Filipino scholar and historian Teodoro A. Agoncillo, in his ‘A Short History of the Philippines’, wrote that Filipino relationships with one another are guided by Filipino traditional attitudes, such as pakikisama (the sense of deep camaraderie, which implies mutual respect and help), utang na loob (which demands that a man pay his debt of gratitude to a friend or another person who has helped him), and Filipino traits such as hospitality, respect for elders, closeness of family ties and loyalty to a friend. Benigno S. Aquino, Jr. had at the very least an operational relationship with the Communist Party of the Philippines and the New People’s Army which were trying to bring down the government and the democratic system in the Philippines, at the same time that he himself was a high official of that Government. While condemnable, one can, by a strenuous stretch of reasoning, accept such reality as a traditional politician trying everything, including active conspiracy with an intrusive foreign ideology and power, to capture the presidency. But there is an inescapable truth here: if a man can’t be loyal to close friends and comrades about to face danger, how can he be loyal to people whom he does not know? How can he be loyal to a people? He can use them, manipulate them, even sacrifice them fatally to further his ambitions and the interests of his family; but loyalty, never.

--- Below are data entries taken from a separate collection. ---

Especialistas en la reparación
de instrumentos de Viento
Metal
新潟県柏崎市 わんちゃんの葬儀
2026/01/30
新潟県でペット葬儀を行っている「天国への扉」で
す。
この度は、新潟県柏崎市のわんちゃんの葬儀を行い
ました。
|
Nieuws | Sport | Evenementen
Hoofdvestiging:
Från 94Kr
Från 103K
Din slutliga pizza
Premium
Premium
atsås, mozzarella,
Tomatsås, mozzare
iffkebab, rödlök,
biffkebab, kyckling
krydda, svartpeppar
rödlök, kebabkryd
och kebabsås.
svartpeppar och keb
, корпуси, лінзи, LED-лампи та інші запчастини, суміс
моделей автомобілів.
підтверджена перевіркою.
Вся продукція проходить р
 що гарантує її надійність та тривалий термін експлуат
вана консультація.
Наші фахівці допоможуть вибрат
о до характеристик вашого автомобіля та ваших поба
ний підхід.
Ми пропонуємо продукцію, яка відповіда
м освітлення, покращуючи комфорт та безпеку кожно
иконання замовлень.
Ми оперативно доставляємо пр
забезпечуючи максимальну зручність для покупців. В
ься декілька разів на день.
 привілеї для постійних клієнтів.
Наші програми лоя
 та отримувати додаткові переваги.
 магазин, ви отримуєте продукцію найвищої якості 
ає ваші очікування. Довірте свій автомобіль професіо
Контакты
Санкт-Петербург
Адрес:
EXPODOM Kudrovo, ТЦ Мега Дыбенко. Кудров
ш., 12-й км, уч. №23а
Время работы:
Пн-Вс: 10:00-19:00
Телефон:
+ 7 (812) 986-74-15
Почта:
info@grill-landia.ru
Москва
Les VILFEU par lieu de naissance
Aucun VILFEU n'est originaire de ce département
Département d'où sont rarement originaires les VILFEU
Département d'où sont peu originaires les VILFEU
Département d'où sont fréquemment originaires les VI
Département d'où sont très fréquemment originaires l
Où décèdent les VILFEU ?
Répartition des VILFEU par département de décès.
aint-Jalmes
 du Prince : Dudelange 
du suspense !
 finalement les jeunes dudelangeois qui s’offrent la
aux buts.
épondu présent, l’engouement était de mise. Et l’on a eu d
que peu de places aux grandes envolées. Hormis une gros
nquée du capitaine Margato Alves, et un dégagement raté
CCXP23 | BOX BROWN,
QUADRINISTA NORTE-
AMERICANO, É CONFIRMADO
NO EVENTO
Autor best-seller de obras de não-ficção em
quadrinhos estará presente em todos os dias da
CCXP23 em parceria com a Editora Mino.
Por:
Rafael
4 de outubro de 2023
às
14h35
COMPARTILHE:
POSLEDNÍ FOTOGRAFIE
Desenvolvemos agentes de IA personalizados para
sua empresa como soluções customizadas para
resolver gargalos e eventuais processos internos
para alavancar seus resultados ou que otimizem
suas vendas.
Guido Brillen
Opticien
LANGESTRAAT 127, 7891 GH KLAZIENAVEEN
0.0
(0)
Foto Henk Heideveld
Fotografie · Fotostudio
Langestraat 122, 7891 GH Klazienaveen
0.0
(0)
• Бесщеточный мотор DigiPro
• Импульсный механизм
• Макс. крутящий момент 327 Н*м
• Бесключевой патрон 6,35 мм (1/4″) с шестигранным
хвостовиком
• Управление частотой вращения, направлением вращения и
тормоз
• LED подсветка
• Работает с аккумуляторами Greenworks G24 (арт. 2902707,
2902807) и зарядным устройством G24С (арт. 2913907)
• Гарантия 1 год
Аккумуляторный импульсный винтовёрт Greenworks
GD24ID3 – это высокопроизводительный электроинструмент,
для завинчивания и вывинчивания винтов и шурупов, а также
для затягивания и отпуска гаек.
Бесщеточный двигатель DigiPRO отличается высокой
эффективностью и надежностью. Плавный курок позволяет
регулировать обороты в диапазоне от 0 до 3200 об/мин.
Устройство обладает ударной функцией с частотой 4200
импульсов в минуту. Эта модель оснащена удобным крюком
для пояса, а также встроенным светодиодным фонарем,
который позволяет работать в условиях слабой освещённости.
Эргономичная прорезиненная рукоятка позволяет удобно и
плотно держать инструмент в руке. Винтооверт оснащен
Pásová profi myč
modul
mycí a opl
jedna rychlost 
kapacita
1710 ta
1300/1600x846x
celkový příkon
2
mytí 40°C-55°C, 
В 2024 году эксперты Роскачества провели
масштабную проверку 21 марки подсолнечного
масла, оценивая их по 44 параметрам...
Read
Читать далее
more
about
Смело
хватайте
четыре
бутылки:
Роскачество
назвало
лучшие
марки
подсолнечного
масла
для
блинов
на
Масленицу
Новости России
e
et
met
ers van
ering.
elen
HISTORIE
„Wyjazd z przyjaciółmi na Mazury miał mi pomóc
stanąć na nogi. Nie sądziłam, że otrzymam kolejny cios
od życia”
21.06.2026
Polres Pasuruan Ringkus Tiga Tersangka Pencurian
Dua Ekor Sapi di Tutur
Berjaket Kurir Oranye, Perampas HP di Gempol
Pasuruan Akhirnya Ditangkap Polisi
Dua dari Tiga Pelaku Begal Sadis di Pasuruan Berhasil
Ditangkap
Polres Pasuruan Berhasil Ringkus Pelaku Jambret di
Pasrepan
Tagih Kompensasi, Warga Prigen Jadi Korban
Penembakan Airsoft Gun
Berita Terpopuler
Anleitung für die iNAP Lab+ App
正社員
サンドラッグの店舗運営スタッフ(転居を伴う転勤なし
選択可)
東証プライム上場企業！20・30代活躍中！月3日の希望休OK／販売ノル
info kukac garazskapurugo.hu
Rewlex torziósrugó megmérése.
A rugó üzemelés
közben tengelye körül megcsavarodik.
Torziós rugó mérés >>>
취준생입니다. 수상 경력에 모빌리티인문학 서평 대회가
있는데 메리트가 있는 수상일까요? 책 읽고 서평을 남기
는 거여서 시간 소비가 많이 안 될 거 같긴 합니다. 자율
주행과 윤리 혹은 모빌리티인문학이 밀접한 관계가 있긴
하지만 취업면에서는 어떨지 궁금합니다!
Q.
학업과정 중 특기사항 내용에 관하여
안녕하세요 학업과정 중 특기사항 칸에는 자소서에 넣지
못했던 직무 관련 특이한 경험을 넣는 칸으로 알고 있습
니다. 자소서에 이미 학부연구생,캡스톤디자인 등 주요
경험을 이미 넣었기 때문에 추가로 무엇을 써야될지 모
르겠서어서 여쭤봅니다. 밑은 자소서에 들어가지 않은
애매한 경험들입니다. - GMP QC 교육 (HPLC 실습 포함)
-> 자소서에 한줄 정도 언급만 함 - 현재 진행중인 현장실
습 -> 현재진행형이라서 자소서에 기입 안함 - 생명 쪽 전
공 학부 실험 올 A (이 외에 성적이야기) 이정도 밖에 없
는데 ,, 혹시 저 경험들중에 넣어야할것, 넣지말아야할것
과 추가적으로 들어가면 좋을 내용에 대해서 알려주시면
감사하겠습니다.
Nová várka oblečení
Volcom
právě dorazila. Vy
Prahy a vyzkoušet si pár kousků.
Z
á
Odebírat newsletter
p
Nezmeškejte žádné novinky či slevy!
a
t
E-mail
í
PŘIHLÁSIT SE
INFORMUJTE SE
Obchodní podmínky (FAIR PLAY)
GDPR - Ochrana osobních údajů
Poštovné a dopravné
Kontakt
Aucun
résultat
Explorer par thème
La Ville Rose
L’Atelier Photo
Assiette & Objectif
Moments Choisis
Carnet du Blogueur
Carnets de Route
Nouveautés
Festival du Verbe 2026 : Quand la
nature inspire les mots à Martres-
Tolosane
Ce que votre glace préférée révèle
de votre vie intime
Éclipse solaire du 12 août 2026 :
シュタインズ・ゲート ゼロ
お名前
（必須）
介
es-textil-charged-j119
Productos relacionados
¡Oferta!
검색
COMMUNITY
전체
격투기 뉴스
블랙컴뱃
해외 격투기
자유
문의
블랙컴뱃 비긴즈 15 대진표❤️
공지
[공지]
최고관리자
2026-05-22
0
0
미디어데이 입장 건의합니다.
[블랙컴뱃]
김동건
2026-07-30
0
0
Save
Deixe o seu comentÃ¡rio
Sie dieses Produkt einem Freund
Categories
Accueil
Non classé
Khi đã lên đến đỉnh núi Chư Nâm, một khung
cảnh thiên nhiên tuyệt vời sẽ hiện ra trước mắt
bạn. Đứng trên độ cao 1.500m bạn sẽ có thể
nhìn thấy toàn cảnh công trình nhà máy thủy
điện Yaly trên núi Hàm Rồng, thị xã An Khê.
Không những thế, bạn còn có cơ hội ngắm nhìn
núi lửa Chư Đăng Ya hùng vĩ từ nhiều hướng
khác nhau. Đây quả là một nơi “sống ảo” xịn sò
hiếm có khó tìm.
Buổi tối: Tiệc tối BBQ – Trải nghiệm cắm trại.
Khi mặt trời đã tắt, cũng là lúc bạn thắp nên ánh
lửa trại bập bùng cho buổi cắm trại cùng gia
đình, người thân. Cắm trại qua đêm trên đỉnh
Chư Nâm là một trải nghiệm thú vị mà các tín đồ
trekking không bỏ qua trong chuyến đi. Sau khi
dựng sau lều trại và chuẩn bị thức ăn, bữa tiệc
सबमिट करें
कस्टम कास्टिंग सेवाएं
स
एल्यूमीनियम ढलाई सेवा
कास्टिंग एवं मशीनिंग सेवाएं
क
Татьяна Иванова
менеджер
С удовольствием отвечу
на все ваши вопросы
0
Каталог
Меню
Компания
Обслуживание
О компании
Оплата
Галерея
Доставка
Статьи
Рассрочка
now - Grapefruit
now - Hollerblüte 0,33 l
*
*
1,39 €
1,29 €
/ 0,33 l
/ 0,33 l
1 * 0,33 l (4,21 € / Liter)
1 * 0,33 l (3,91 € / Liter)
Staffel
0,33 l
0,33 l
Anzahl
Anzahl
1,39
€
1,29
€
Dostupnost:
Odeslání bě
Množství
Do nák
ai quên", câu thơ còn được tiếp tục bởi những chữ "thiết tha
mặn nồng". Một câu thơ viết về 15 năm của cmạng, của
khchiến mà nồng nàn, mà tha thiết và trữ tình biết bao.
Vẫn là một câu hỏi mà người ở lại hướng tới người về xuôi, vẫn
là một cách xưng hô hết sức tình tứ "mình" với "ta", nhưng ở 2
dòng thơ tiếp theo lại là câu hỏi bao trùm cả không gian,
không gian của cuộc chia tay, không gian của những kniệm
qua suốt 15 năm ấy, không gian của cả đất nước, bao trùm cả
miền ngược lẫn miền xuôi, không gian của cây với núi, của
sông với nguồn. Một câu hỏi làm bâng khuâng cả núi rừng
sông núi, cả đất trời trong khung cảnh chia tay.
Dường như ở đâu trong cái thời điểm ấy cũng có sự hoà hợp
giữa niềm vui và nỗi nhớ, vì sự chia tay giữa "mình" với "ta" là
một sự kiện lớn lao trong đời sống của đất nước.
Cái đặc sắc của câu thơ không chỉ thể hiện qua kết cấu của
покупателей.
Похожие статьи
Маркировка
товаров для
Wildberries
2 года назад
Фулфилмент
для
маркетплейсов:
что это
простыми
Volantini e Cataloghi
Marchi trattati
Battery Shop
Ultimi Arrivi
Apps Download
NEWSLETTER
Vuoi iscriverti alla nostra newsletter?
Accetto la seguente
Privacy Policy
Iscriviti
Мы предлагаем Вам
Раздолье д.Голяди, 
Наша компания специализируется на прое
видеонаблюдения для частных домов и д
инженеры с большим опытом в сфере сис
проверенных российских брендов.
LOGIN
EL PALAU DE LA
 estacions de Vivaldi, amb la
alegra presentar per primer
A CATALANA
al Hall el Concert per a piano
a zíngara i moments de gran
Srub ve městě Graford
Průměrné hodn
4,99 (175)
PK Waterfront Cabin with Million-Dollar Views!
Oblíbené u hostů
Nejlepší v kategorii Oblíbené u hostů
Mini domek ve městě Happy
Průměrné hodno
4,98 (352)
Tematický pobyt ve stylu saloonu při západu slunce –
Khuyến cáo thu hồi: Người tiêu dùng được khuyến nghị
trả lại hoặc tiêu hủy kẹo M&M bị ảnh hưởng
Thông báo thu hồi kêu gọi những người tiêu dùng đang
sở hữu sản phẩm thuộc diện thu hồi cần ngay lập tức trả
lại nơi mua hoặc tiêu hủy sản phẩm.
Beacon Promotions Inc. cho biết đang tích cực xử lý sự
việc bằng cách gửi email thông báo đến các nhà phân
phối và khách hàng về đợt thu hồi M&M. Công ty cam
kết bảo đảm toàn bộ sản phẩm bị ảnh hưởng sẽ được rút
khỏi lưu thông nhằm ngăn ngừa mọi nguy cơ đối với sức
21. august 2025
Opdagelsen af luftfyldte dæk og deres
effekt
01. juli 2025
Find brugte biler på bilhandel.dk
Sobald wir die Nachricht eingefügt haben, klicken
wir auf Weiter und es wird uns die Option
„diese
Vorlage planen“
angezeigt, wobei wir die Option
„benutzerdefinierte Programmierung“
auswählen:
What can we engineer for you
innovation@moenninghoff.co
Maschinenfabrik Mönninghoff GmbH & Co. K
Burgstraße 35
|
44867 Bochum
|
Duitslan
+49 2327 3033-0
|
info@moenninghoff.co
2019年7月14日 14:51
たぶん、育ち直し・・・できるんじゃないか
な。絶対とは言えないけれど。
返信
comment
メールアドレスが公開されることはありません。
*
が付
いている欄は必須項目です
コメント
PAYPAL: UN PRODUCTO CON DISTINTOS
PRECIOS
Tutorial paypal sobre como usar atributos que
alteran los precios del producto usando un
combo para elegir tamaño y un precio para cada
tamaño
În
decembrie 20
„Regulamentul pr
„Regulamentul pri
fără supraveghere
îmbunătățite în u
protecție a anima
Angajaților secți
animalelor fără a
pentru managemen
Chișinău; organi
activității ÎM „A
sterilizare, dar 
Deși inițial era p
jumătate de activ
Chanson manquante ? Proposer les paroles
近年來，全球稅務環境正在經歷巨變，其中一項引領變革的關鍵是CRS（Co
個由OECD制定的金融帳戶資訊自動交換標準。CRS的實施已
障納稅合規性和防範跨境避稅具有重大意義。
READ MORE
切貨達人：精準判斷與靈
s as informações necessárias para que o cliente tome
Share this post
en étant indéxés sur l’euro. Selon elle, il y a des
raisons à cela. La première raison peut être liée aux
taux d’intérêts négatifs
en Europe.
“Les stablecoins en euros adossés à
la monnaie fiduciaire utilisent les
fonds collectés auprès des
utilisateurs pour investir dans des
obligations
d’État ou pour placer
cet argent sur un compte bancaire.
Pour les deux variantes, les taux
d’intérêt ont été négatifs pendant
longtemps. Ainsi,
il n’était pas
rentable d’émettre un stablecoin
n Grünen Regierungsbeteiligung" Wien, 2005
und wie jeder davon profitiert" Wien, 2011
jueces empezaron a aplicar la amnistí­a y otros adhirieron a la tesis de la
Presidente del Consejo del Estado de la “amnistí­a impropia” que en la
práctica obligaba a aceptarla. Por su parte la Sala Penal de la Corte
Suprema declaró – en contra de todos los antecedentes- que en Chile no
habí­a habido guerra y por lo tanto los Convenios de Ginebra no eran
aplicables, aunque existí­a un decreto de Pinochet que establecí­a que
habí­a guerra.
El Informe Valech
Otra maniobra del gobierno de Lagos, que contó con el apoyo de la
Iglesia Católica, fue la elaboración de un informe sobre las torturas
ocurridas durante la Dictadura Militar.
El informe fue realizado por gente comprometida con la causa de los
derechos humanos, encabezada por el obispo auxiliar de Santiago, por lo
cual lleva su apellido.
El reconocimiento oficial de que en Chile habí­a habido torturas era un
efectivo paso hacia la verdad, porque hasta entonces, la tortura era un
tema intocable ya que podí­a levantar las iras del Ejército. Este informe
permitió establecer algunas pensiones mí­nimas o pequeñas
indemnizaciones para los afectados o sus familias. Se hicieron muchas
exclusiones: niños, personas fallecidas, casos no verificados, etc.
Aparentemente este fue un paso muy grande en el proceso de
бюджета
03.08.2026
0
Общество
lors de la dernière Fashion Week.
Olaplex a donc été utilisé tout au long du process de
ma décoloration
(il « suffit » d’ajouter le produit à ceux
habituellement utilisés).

Once there was a star, he may or may not have been Red, which is not altogether an important differentiation in the strategic sense. One who once had been a Red conspirator may be your most important ally in some future time and for some very good strategic reason. But he certainly was not a worthy, loyal friend and couldn’t have been loyal to a people he didn’t know. This goes beyond politics and the ordinary mundane; it has to do with real character and the true worth of a person. Perhaps the God of History has ordained that two seemingly disparate events, wide apart in time, become connected by the common thread of one person and the same day of the same month. That, on a weekend Sunday afternoon, August 21, 1983, that person had to go through his own personal Plaza Miranda. The first Plaza Miranda was clearly meant to be an instrument of national manipulation. This second Plaza Miranda may have been similarly utilized.
In intelligence if there is any doubt, there is no doubt.